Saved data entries
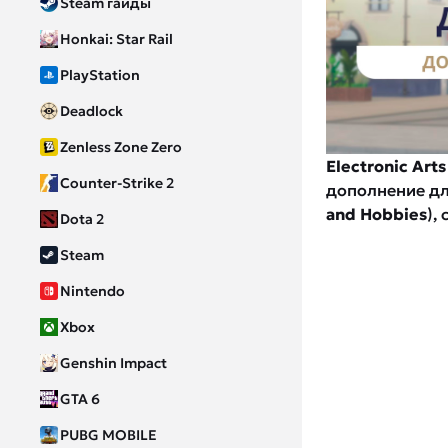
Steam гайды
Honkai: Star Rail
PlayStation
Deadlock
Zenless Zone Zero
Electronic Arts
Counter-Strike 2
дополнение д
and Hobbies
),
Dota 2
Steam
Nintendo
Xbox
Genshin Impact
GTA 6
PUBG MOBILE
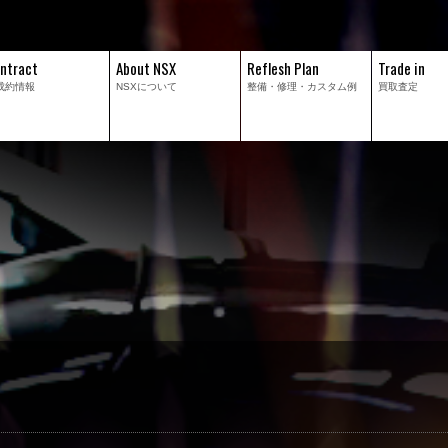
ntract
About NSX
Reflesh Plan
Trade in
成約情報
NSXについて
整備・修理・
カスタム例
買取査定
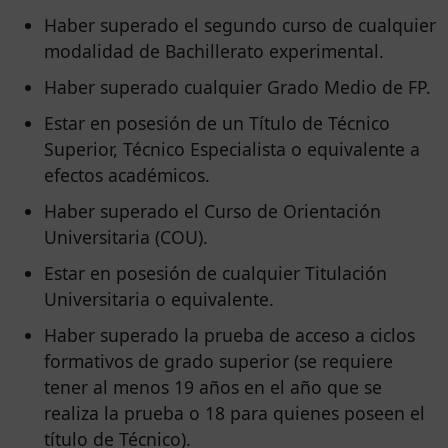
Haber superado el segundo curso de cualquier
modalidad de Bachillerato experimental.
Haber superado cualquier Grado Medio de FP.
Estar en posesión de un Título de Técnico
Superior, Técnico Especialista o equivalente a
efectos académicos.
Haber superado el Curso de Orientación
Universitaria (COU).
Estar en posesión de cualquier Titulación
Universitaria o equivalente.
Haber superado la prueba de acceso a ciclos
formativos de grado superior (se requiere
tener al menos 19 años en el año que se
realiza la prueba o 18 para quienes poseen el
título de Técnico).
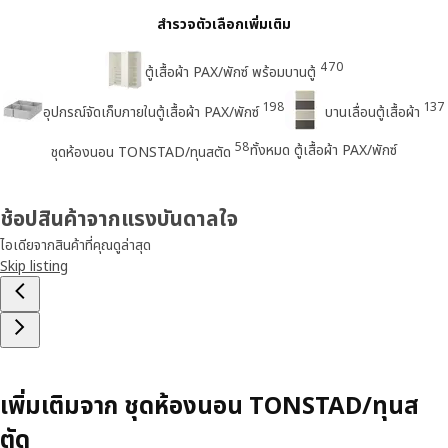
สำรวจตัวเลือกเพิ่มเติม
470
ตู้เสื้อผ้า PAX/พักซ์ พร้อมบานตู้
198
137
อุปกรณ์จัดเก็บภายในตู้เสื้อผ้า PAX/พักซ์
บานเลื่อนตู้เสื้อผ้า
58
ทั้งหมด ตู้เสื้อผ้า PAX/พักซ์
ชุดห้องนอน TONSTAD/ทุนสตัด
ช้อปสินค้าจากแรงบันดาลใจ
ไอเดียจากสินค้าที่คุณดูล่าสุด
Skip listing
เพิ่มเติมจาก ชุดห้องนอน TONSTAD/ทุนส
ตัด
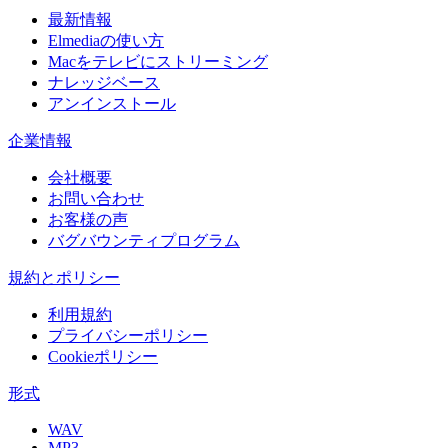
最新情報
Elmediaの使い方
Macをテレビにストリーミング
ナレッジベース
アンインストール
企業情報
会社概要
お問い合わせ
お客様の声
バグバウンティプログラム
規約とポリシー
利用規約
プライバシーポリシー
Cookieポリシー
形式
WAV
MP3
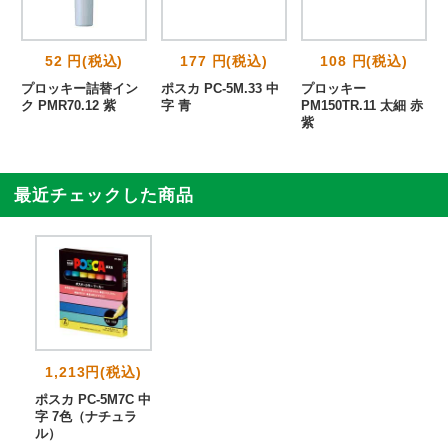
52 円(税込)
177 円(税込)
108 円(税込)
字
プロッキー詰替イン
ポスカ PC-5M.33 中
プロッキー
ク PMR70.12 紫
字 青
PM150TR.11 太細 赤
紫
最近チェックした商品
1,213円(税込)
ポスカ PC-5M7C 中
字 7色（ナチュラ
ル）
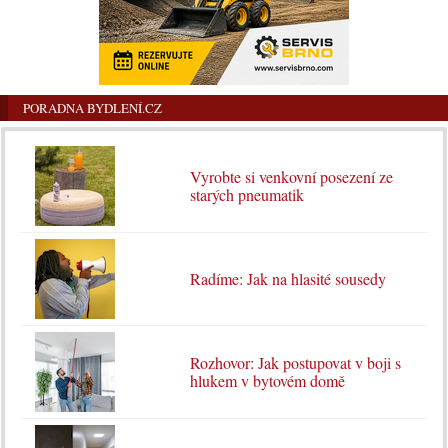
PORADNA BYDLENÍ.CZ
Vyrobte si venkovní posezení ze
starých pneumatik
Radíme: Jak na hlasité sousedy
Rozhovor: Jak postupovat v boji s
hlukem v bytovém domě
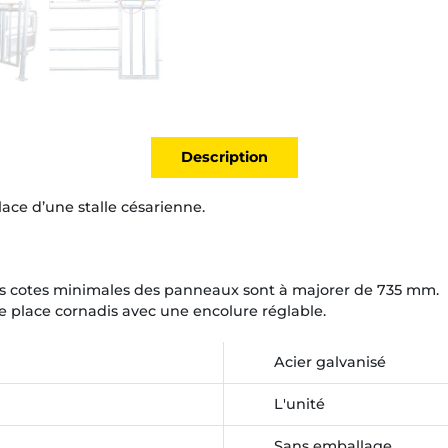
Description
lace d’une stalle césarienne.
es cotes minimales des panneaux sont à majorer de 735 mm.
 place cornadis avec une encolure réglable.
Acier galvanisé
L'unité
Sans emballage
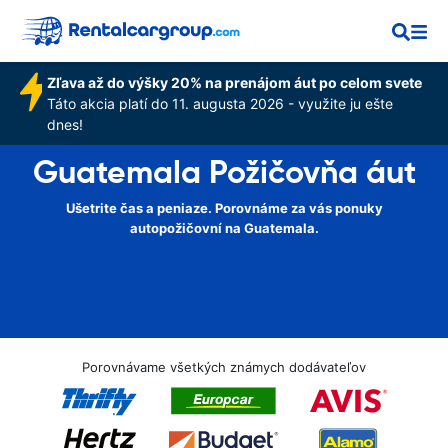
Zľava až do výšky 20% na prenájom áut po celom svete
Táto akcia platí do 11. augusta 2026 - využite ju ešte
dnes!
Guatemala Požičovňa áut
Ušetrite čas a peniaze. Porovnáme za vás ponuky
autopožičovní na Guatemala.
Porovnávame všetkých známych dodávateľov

EXERCISE: List each line of the entries that holds the string "TONSTAD".

FINISHED TASK:
ชุดห้องนอน TONSTAD/ทุนสตัด
เพิ่มเติมจาก ชุดห้องนอน TONSTAD/ทุนส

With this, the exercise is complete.